À l’inverse, le pilotage par le gouvernement via l’ANR et l’Aeres (les notes que délivre cette dernière sur l’activité d’un laboratoire conditionnant ses financements) de la politique de recherche, a généré des lourdeurs et des contraintes bureaucratiques de plus en plus insupportables pour les chercheurs. Trois projets sur quatre déposés à l’ANR sont ainsi retoqués, alors que la complexité des dossiers à remplir, confinant à l’absurdité puisque le candidat doit décrire à l’avance l’échéancier et la nature des résultats attendus, nécessite au bas mot un mois de travail à temps plein.
« Ce qui est le plus frappant, en France, c’est que, du fait de ces missions établies par le gouvernement, l’Aeres se mêle de tout. Elle évalue par exemple à la fois les activités et les projets des laboratoires. Pour moi, le plus important est d’évaluer ce que le laboratoire a fait par rapport à ce qu’il avait prévu de faire. Vouloir évaluer les projets oblige les chercheurs à passer beaucoup de temps à faire de lourds dossiers. Le pire danger pour une agence d’évaluation comme l’Aeres, c’est d’être pris pour une sorte de police fiscale dont les rapports vont conditionner le financement du laboratoire », observe le mathématicien espagnol Francisco Marcellán qui a présidé en 2010 le comité d’experts internationaux en charge de l’évaluation de l’Aeres.

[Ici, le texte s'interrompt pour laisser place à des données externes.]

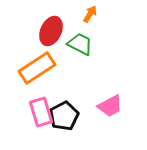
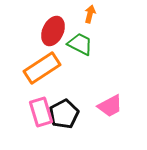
orange arrow: rotated 18 degrees counterclockwise
red ellipse: moved 2 px right
orange rectangle: moved 5 px right
black pentagon: moved 2 px up
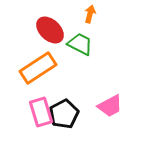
red ellipse: moved 3 px left, 1 px up; rotated 72 degrees counterclockwise
orange rectangle: moved 4 px left
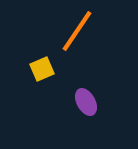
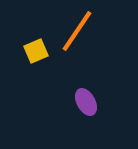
yellow square: moved 6 px left, 18 px up
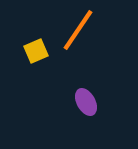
orange line: moved 1 px right, 1 px up
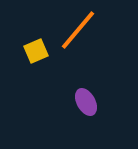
orange line: rotated 6 degrees clockwise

Et le prochain quiquennat ?
Les réformes de la droite ont-elles au moins rempli leur objectif de doper l’innovation et la compétitivité de l’économie française ? Il est trop tôt pour le dire. Tout juste peut-on relever que le quintuplement depuis 2006 du Crédit impôt techerche (CIR), qui permet aux entreprises de déduire de leurs impôts une partie de leurs dépenses de recherche (embauches de docteurs, coopérations avec les laboratoires publics, etc.), n’a manifestement pas porté ses fruits.

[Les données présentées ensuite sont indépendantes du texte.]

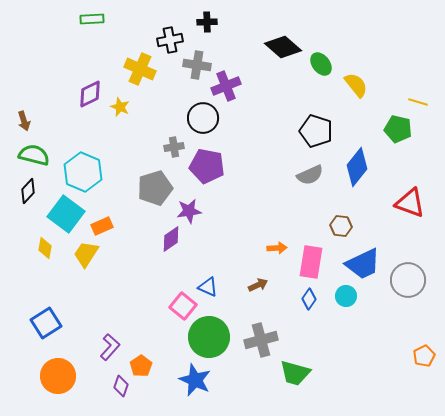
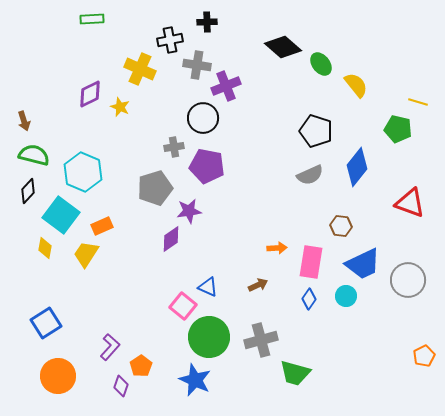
cyan square at (66, 214): moved 5 px left, 1 px down
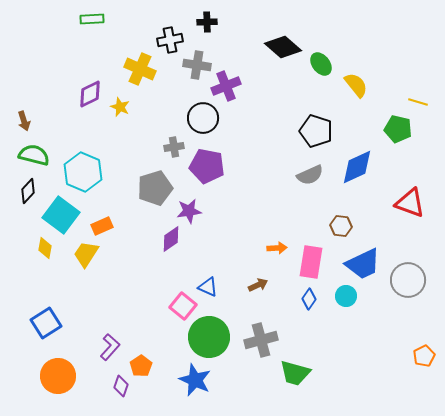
blue diamond at (357, 167): rotated 27 degrees clockwise
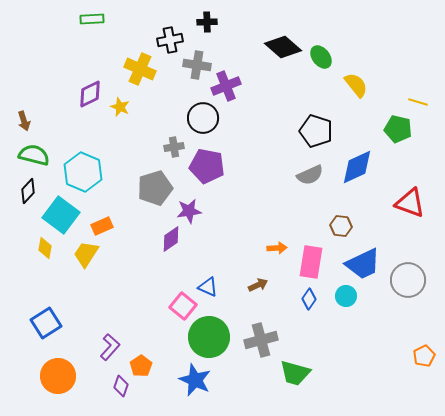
green ellipse at (321, 64): moved 7 px up
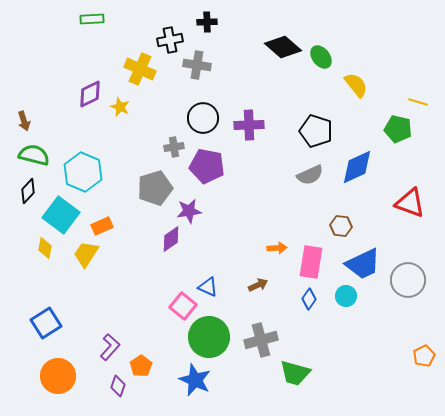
purple cross at (226, 86): moved 23 px right, 39 px down; rotated 20 degrees clockwise
purple diamond at (121, 386): moved 3 px left
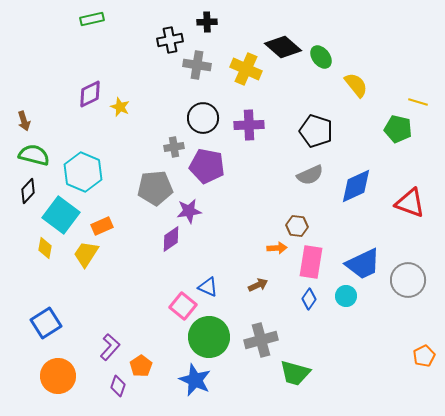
green rectangle at (92, 19): rotated 10 degrees counterclockwise
yellow cross at (140, 69): moved 106 px right
blue diamond at (357, 167): moved 1 px left, 19 px down
gray pentagon at (155, 188): rotated 12 degrees clockwise
brown hexagon at (341, 226): moved 44 px left
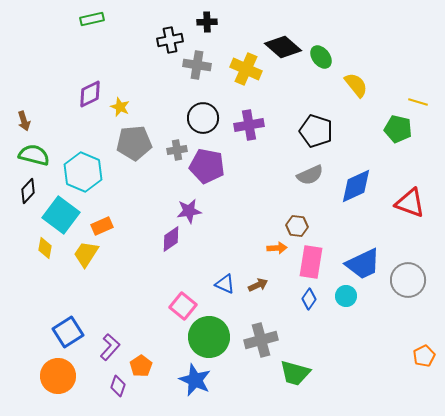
purple cross at (249, 125): rotated 8 degrees counterclockwise
gray cross at (174, 147): moved 3 px right, 3 px down
gray pentagon at (155, 188): moved 21 px left, 45 px up
blue triangle at (208, 287): moved 17 px right, 3 px up
blue square at (46, 323): moved 22 px right, 9 px down
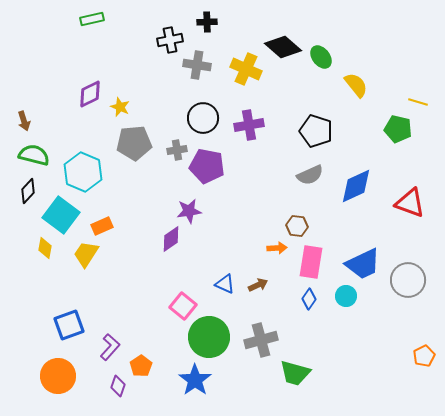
blue square at (68, 332): moved 1 px right, 7 px up; rotated 12 degrees clockwise
blue star at (195, 380): rotated 12 degrees clockwise
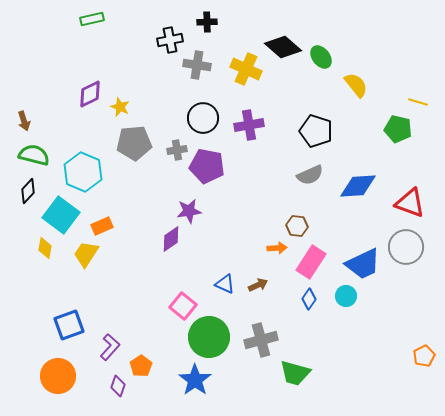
blue diamond at (356, 186): moved 2 px right; rotated 21 degrees clockwise
pink rectangle at (311, 262): rotated 24 degrees clockwise
gray circle at (408, 280): moved 2 px left, 33 px up
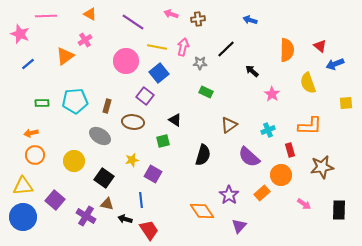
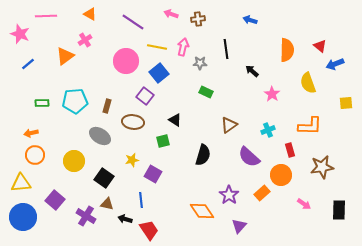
black line at (226, 49): rotated 54 degrees counterclockwise
yellow triangle at (23, 186): moved 2 px left, 3 px up
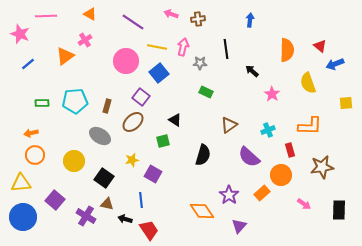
blue arrow at (250, 20): rotated 80 degrees clockwise
purple square at (145, 96): moved 4 px left, 1 px down
brown ellipse at (133, 122): rotated 50 degrees counterclockwise
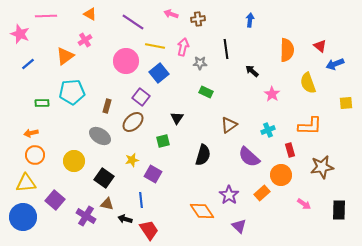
yellow line at (157, 47): moved 2 px left, 1 px up
cyan pentagon at (75, 101): moved 3 px left, 9 px up
black triangle at (175, 120): moved 2 px right, 2 px up; rotated 32 degrees clockwise
yellow triangle at (21, 183): moved 5 px right
purple triangle at (239, 226): rotated 28 degrees counterclockwise
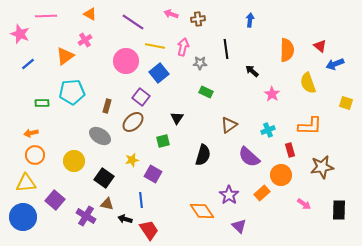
yellow square at (346, 103): rotated 24 degrees clockwise
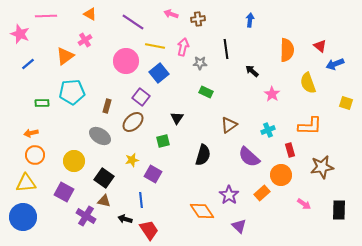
purple square at (55, 200): moved 9 px right, 8 px up; rotated 12 degrees counterclockwise
brown triangle at (107, 204): moved 3 px left, 3 px up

Entre 2006 et 2010, les dépenses R et D des entreprises ont progressé de 3 milliards d’euros tandis que le CIR gonflait de 4 milliards (voir le rapport du Sénat à ce sujet). Le député socialiste de Meurthe-et-Moselle, Jean-Luc Le Déaut, pressenti pour le ministère de la recherche en cas de victoire de François Hollande, sort sa calculette : « Vu les sommes consacrées au CIR, la part du privé dans l’effort national de recherche aurait dû passer de 1 % à 1,2 %. Mais elle est restée stable. Il faudrait que le CIR aille aux petites entreprises innovantes et non aux grands groupes qui l’utilisent comme niche fiscale. » Et critique vertement la logique actuelle du financement sur projet des supposés meilleurs : « Le mot d’excellence a été dévoyé par le gouvernement sortant. Les taux de sélection des projets proposés par les chercheurs sont tellement faibles que l’on en est arrivé à de l’aléatoire plus qu’à de l’excellence. »

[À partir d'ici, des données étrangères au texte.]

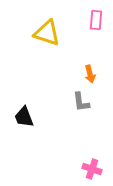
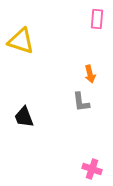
pink rectangle: moved 1 px right, 1 px up
yellow triangle: moved 26 px left, 8 px down
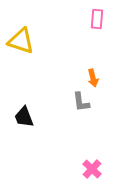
orange arrow: moved 3 px right, 4 px down
pink cross: rotated 24 degrees clockwise
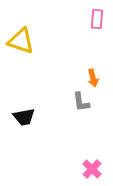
black trapezoid: rotated 80 degrees counterclockwise
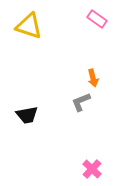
pink rectangle: rotated 60 degrees counterclockwise
yellow triangle: moved 8 px right, 15 px up
gray L-shape: rotated 75 degrees clockwise
black trapezoid: moved 3 px right, 2 px up
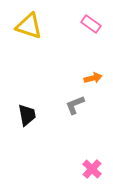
pink rectangle: moved 6 px left, 5 px down
orange arrow: rotated 90 degrees counterclockwise
gray L-shape: moved 6 px left, 3 px down
black trapezoid: rotated 90 degrees counterclockwise
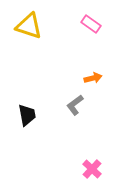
gray L-shape: rotated 15 degrees counterclockwise
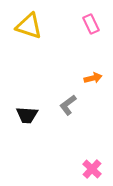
pink rectangle: rotated 30 degrees clockwise
gray L-shape: moved 7 px left
black trapezoid: rotated 105 degrees clockwise
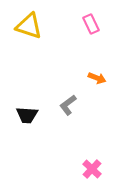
orange arrow: moved 4 px right; rotated 36 degrees clockwise
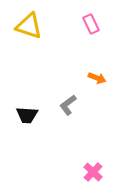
pink cross: moved 1 px right, 3 px down
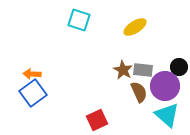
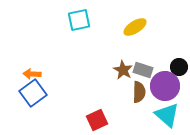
cyan square: rotated 30 degrees counterclockwise
gray rectangle: rotated 12 degrees clockwise
brown semicircle: rotated 25 degrees clockwise
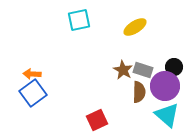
black circle: moved 5 px left
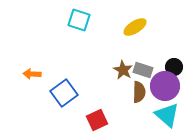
cyan square: rotated 30 degrees clockwise
blue square: moved 31 px right
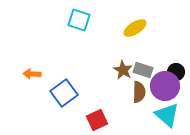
yellow ellipse: moved 1 px down
black circle: moved 2 px right, 5 px down
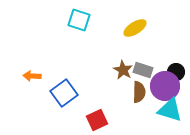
orange arrow: moved 2 px down
cyan triangle: moved 3 px right, 5 px up; rotated 24 degrees counterclockwise
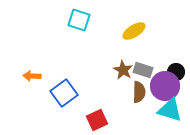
yellow ellipse: moved 1 px left, 3 px down
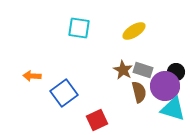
cyan square: moved 8 px down; rotated 10 degrees counterclockwise
brown semicircle: rotated 15 degrees counterclockwise
cyan triangle: moved 3 px right, 1 px up
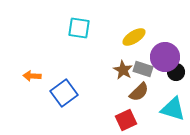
yellow ellipse: moved 6 px down
gray rectangle: moved 1 px up
purple circle: moved 29 px up
brown semicircle: rotated 60 degrees clockwise
red square: moved 29 px right
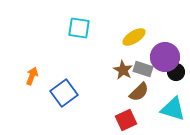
orange arrow: rotated 108 degrees clockwise
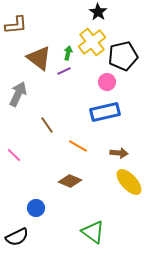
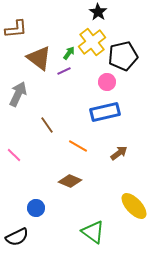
brown L-shape: moved 4 px down
green arrow: moved 1 px right; rotated 24 degrees clockwise
brown arrow: rotated 42 degrees counterclockwise
yellow ellipse: moved 5 px right, 24 px down
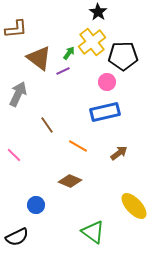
black pentagon: rotated 12 degrees clockwise
purple line: moved 1 px left
blue circle: moved 3 px up
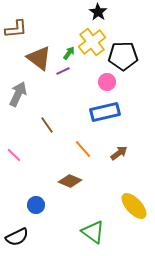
orange line: moved 5 px right, 3 px down; rotated 18 degrees clockwise
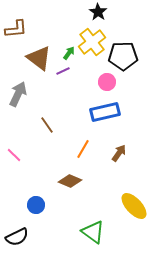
orange line: rotated 72 degrees clockwise
brown arrow: rotated 18 degrees counterclockwise
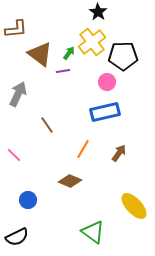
brown triangle: moved 1 px right, 4 px up
purple line: rotated 16 degrees clockwise
blue circle: moved 8 px left, 5 px up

En visite au Biopôle de Nancy le 5 mars dernier, François Hollande a présenté les grandes orientations de son programme en matière de recherche : rééquilibrage entre crédits de base attribués par les organismes de recherche et crédits sur projets pour que « les équipes puissent se projeter sur le moyen et long terme », recentrage des missions de l’ANR sur « les projets émergents et les projets interdisciplinaires », révision des méthodes de l’Aeres, « trop complexes, trop opaques », nécessaire concertation avec les instances élues, et substitution d’une « logique de coopération » à l’actuelle « logique de compétition ».
Soit l’amorce d’un retour au système mis en place à la Libération, que défend plus clairement encore le parti communiste. La science n’est ni de droite ni de gauche. Il semblerait qu’il n’en soit pas de même de la politique de la recherche.